**Task**
Output range, inclusive: from the line containing "แจ้งเตือนทันทีเมื่อพบแก๊สเกินค่าที่กำหนด" to the line containing "ทำงานตลอดเวลา และมัก". Restate those lines from the data below word for word and only those.

**The data**
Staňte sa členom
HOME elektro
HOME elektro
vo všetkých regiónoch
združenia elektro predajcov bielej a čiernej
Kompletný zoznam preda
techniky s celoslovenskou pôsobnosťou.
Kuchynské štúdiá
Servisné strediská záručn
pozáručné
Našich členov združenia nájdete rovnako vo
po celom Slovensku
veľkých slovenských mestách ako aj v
---
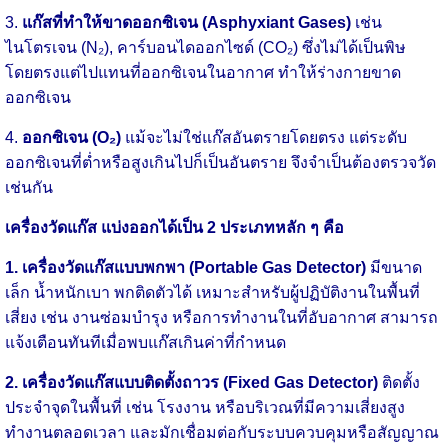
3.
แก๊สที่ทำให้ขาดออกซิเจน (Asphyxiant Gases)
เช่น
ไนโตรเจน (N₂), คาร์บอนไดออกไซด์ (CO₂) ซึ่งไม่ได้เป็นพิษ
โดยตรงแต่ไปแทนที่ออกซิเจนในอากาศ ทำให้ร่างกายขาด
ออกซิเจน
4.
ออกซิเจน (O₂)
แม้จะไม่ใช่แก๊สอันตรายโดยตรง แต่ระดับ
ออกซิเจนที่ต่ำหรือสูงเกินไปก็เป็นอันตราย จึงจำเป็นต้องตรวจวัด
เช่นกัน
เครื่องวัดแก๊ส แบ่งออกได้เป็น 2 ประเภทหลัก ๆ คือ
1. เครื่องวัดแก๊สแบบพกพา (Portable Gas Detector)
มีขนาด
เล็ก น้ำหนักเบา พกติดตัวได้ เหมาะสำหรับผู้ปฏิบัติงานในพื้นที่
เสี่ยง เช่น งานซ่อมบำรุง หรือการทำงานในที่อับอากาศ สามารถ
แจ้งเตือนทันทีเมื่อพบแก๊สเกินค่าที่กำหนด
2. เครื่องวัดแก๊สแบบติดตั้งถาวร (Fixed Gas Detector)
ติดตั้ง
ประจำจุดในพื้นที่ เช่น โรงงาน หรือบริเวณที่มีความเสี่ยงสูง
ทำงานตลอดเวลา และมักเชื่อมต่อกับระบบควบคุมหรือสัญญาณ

**Reply to the task**
แจ้งเตือนทันทีเมื่อพบแก๊สเกินค่าที่กำหนด
2. เครื่องวัดแก๊สแบบติดตั้งถาวร (Fixed Gas Detector)
ติดตั้ง
ประจำจุดในพื้นที่ เช่น โรงงาน หรือบริเวณที่มีความเสี่ยงสูง
ทำงานตลอดเวลา และมักเชื่อมต่อกับระบบควบคุมหรือสัญญาณ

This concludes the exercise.